▶ _The task_
Records follow. Print exactly the lines from the one that has "Mali : 254 ex-combattants rejoignent les FAMa" through the one that has "ات و مشاهده مقاله انگلیسی", inclusive, and omit the pictures.

[Collected data entries]
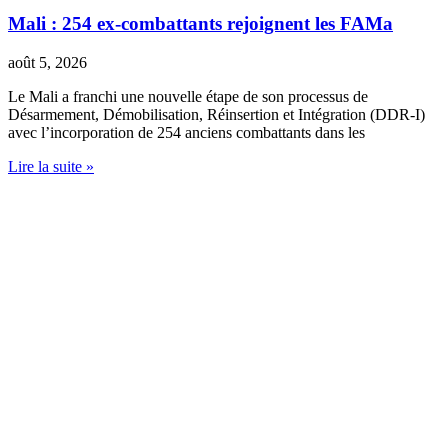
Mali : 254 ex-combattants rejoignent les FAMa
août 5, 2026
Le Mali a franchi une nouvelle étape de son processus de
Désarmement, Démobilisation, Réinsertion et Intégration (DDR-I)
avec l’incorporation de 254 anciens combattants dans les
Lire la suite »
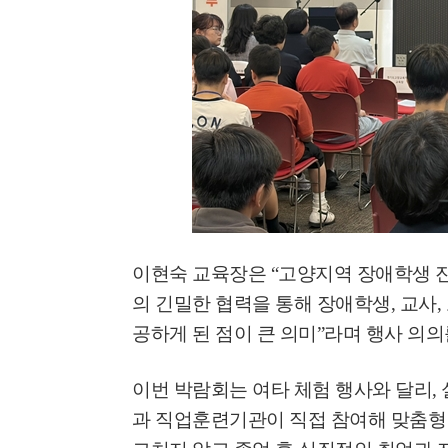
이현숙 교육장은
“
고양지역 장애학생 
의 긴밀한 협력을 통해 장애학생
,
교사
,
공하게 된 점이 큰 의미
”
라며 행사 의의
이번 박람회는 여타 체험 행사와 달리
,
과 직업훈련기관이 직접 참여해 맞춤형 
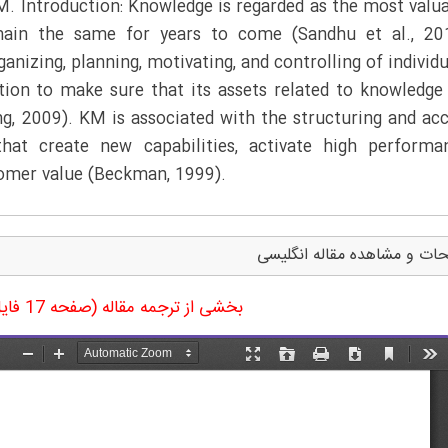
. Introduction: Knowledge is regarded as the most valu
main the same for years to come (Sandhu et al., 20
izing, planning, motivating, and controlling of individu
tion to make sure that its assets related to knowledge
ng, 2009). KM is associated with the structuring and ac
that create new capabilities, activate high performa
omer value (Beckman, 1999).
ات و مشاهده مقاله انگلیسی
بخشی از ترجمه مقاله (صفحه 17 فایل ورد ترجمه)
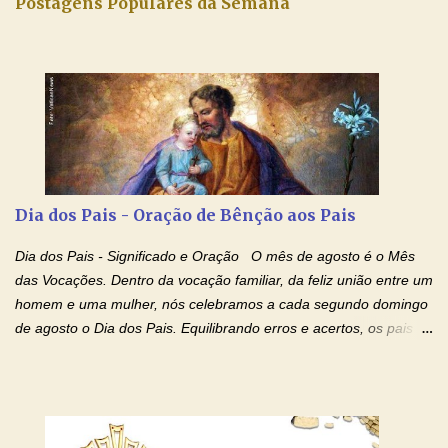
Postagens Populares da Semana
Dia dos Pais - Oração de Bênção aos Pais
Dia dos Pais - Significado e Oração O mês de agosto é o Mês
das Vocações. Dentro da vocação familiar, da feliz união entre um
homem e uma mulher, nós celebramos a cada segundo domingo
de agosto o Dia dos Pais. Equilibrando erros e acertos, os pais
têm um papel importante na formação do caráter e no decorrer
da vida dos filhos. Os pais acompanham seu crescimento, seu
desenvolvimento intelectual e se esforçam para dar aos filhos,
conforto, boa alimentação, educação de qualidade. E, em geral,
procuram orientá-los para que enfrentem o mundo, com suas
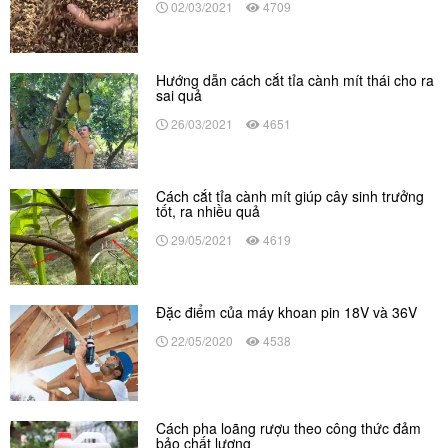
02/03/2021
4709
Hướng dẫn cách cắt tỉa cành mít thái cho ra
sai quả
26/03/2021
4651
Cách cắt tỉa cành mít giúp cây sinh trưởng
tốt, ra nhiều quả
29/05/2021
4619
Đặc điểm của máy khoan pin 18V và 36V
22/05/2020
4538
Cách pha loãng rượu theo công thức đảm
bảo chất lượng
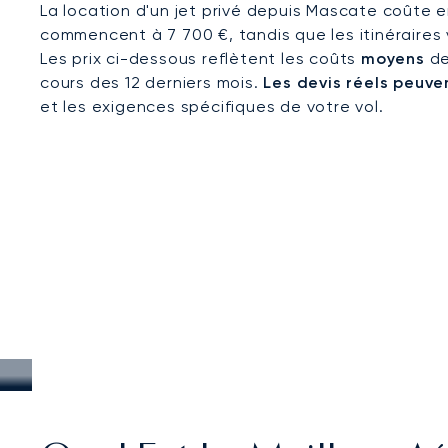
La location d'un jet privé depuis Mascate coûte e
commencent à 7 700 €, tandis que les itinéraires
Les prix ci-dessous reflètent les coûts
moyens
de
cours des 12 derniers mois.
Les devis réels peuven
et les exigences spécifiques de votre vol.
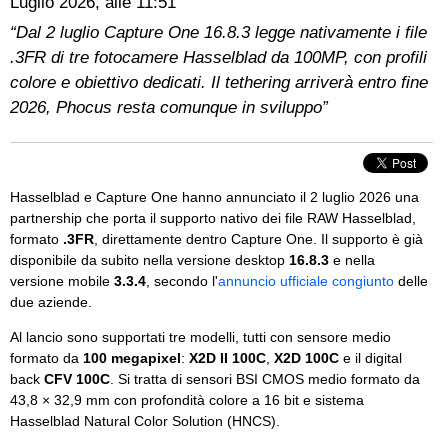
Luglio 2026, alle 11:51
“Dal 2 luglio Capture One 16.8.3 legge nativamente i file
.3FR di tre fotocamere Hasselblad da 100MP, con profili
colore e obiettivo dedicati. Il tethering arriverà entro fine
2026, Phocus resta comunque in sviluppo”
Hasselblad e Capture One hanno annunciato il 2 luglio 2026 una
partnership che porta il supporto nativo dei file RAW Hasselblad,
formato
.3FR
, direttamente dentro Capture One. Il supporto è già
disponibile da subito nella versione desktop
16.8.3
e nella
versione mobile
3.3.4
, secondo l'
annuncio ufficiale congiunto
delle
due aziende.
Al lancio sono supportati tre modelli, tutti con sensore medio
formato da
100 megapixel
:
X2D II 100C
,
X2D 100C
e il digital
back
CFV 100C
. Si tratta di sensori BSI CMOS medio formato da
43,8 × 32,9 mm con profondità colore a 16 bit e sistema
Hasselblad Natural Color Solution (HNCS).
--
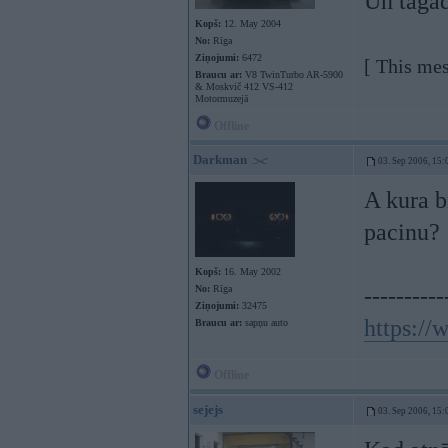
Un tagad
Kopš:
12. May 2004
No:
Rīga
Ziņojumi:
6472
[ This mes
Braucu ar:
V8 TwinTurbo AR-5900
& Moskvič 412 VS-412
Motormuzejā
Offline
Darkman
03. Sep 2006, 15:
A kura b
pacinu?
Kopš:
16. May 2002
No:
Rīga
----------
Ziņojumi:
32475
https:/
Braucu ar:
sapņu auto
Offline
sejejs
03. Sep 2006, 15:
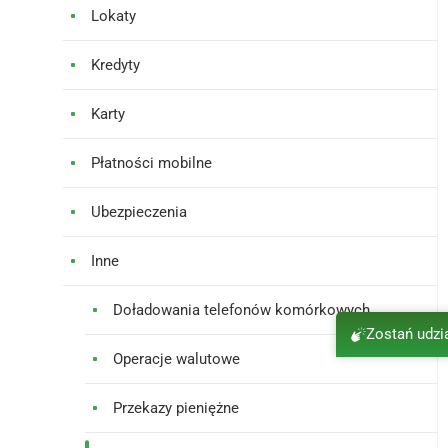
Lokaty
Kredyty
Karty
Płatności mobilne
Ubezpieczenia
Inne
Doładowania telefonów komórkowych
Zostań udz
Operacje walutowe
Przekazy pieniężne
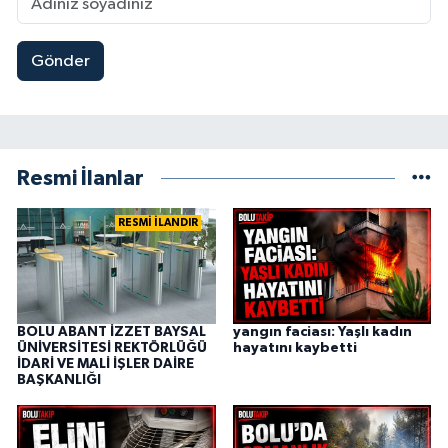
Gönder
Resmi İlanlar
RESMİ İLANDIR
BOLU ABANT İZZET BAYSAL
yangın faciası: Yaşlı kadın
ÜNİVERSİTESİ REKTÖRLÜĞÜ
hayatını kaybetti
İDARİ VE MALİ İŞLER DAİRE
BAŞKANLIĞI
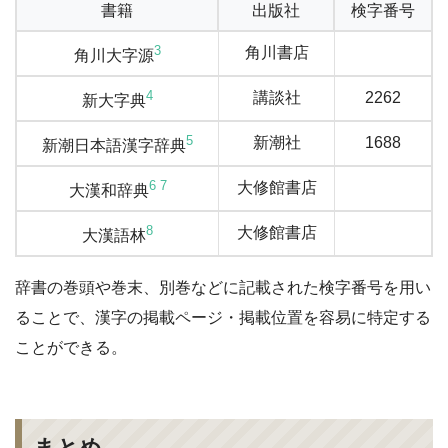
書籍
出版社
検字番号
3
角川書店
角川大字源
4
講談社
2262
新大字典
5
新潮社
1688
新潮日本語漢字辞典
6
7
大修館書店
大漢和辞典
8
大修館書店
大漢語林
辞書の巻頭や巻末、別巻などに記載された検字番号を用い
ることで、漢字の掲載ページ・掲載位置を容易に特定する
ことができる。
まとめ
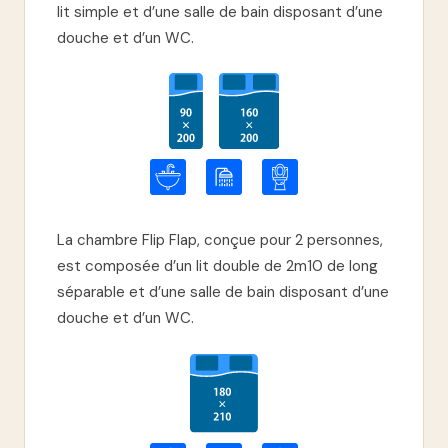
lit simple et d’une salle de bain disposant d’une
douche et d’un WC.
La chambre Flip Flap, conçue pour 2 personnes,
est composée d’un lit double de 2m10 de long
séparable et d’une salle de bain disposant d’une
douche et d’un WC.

▶ _Exercise response_
Mali : 254 ex-combattants rejoignent les FAMa
août 5, 2026
Le Mali a franchi une nouvelle étape de son processus de
Désarmement, Démobilisation, Réinsertion et Intégration (DDR-I)
avec l’incorporation de 254 anciens combattants dans les
Lire la suite »
이현숙 교육장은
“
고양지역 장애학생 
의 긴밀한 협력을 통해 장애학생
,
교사
,
공하게 된 점이 큰 의미
”
라며 행사 의의
이번 박람회는 여타 체험 행사와 달리
,
과 직업훈련기관이 직접 참여해 맞춤형 
. Introduction: Knowledge is regarded as the most valu
main the same for years to come (Sandhu et al., 20
izing, planning, motivating, and controlling of individu
tion to make sure that its assets related to knowledge
ng, 2009). KM is associated with the structuring and ac
that create new capabilities, activate high performa
omer value (Beckman, 1999).
ات و مشاهده مقاله انگلیسی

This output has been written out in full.